• Your task
Go through the entries below and count the lines where the word "verwaltet" appears; give only the count.

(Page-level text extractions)
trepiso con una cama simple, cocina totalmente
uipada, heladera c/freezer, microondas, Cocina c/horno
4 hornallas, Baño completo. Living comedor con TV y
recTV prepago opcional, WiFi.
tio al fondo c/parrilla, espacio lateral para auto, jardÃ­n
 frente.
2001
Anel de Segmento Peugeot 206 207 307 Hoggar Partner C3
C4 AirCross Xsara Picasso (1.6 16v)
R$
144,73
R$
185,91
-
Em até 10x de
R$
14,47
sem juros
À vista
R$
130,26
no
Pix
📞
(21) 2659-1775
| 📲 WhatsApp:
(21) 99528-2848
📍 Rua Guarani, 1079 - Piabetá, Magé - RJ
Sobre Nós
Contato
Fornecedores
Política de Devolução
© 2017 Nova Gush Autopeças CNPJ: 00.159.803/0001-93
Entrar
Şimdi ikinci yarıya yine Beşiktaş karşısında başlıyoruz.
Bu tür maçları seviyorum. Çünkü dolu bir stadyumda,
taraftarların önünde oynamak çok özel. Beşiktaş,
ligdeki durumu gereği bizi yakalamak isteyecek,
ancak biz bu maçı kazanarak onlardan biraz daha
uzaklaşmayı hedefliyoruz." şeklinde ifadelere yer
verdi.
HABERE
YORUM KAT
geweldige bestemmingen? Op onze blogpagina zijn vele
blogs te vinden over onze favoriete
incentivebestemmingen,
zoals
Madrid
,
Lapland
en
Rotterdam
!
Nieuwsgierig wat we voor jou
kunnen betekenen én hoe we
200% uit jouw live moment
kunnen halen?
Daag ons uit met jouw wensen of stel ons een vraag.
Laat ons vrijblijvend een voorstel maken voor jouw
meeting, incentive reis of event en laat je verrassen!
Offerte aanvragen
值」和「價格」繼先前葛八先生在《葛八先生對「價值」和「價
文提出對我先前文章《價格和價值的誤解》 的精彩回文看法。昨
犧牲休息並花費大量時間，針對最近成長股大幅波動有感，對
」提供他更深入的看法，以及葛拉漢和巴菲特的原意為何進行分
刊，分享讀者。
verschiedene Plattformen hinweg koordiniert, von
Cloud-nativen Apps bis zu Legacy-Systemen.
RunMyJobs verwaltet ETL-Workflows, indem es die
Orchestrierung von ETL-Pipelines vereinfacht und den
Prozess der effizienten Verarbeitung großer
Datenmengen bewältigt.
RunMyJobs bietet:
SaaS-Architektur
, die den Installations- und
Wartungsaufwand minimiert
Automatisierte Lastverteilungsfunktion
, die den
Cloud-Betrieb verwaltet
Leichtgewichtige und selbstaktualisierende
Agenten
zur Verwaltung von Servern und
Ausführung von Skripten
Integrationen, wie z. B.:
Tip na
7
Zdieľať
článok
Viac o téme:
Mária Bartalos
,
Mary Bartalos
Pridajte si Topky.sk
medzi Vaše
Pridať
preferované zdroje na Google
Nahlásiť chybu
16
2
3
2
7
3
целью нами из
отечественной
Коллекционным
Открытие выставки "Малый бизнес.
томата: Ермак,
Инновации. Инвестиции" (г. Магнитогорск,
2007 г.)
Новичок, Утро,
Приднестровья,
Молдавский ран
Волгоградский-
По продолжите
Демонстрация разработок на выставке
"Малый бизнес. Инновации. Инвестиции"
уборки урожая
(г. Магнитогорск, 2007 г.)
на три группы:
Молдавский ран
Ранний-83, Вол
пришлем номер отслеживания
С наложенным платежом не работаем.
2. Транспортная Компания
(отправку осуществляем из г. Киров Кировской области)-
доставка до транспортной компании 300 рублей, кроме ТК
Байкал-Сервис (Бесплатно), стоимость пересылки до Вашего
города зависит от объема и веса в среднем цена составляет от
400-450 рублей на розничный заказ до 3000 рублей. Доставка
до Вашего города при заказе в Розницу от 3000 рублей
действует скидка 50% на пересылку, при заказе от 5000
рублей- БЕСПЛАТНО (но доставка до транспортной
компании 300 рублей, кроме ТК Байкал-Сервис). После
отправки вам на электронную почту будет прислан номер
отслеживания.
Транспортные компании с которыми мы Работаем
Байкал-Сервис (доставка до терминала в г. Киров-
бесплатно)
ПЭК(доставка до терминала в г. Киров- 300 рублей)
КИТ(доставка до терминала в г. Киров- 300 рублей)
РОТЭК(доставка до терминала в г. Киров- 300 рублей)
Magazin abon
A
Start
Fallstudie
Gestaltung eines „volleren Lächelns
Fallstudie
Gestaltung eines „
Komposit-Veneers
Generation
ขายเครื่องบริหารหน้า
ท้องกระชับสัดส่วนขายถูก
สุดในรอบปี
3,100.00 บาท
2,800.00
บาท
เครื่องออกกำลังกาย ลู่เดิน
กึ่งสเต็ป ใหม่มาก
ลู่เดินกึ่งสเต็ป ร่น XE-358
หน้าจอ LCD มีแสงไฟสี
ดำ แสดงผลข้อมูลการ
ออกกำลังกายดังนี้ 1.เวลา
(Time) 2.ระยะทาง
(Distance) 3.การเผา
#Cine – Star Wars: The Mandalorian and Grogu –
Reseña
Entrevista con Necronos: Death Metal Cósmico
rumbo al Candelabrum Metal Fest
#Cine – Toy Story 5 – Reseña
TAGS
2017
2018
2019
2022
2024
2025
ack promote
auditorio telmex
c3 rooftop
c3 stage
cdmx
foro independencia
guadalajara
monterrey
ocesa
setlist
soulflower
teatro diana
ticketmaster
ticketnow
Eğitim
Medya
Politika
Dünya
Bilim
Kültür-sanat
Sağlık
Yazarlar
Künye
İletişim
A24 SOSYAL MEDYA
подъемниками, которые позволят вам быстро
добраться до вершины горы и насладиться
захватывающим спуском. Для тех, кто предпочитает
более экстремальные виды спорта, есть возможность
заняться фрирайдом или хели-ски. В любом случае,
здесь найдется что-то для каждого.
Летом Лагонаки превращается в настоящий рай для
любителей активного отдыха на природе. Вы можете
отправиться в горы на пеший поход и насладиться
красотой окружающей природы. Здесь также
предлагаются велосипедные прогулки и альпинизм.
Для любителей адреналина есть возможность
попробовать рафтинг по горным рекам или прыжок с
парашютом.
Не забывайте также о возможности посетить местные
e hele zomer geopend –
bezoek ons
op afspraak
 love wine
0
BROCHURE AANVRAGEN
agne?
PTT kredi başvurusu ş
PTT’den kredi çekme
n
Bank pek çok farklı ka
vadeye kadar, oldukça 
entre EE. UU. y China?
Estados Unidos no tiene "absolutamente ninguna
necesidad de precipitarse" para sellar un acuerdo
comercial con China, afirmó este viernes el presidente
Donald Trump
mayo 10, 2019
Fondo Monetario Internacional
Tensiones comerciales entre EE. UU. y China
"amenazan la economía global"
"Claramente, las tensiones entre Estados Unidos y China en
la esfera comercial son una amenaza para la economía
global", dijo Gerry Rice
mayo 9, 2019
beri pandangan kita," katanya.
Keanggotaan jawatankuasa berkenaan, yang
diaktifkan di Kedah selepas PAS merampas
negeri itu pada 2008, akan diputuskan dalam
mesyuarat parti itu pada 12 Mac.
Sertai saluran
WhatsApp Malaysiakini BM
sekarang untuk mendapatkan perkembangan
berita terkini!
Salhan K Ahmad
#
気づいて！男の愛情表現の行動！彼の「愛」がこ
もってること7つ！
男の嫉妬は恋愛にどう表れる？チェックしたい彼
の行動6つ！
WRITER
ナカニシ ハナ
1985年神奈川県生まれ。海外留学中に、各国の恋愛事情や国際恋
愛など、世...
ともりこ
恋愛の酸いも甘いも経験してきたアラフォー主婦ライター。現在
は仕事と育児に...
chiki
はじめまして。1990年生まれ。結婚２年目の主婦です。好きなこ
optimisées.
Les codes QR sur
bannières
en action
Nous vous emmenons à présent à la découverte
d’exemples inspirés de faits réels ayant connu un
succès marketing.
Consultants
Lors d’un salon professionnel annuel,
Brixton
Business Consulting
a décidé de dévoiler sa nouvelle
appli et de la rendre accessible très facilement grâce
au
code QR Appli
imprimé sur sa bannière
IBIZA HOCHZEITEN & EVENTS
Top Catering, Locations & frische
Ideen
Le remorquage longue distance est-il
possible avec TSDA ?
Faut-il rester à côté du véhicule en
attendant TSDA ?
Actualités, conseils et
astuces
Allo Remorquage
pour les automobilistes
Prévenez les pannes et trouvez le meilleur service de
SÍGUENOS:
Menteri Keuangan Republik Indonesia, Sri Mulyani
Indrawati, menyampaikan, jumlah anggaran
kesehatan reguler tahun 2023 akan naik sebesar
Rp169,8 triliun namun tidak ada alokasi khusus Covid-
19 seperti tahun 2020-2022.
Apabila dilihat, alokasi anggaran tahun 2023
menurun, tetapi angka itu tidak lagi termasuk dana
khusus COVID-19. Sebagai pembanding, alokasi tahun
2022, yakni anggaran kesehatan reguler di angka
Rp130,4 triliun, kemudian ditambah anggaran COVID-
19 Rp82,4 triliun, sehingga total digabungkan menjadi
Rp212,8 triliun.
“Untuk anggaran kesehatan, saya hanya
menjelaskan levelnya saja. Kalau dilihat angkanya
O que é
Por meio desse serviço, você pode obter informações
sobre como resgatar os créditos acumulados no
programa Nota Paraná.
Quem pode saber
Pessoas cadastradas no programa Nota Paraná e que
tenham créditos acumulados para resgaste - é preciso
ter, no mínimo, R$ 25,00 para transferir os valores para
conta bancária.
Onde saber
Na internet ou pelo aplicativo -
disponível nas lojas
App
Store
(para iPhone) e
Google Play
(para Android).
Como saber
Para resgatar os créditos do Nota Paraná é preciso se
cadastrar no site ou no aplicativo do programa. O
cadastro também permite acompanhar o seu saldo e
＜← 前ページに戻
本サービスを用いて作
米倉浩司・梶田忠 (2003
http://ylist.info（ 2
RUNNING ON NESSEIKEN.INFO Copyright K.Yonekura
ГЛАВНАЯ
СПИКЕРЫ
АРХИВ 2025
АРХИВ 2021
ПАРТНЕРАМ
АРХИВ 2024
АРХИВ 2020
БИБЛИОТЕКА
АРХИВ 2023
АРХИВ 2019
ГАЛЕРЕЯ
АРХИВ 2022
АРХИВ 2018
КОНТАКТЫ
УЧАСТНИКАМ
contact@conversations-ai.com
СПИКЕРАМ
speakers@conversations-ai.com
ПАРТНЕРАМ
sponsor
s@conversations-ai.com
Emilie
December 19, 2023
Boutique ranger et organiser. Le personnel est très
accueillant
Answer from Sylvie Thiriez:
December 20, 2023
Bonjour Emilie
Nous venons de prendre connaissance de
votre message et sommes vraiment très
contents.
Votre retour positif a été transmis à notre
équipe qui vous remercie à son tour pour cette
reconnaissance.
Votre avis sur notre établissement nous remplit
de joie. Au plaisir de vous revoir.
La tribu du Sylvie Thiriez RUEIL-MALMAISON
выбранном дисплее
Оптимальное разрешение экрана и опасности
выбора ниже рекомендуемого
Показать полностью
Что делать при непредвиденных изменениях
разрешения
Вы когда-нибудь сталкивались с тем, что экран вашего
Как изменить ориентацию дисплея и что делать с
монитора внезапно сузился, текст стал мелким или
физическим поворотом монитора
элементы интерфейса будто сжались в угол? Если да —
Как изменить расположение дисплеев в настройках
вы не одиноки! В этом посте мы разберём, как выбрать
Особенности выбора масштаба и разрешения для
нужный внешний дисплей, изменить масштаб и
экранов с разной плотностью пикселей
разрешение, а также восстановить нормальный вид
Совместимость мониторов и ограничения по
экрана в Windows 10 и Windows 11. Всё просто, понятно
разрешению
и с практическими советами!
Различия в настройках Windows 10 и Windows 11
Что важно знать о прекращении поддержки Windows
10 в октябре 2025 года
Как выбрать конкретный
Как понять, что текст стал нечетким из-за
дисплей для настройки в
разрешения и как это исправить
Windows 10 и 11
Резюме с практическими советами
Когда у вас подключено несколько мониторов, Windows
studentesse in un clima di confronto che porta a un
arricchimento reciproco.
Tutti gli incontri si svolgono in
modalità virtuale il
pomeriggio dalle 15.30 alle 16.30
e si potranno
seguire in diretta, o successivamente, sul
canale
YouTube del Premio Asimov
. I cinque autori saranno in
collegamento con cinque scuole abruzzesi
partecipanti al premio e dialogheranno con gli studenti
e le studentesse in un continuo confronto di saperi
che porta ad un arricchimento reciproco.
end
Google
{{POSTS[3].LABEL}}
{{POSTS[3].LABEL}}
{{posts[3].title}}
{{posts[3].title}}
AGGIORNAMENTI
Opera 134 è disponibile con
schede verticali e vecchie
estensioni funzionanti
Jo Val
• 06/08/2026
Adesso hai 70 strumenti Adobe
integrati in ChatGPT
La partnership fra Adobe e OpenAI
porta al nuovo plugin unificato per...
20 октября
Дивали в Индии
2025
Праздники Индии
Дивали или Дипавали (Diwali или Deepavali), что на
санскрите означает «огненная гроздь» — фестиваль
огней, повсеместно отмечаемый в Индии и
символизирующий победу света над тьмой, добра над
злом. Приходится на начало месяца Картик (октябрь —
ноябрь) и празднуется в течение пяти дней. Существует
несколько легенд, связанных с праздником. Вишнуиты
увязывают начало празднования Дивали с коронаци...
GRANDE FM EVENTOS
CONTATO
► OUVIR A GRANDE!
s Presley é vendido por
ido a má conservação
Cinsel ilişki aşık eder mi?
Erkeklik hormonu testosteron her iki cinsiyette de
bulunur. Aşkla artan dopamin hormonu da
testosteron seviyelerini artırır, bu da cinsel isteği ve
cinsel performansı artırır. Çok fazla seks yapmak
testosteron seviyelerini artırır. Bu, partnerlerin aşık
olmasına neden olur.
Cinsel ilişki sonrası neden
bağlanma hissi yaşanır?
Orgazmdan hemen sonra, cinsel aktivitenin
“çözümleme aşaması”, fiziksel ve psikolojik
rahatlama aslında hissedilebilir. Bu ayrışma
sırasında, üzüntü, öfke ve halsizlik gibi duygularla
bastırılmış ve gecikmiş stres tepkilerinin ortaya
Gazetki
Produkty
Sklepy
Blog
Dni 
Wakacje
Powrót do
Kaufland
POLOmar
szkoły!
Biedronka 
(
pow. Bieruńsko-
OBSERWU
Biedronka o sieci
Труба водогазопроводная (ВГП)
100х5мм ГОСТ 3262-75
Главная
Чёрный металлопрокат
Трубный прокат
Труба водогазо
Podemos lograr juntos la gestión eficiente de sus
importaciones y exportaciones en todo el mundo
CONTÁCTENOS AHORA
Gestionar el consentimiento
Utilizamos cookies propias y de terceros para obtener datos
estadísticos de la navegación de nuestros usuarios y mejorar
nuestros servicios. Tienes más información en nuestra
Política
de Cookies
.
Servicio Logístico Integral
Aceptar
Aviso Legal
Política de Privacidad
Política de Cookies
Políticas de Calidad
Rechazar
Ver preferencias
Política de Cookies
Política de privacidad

• Response to this task
2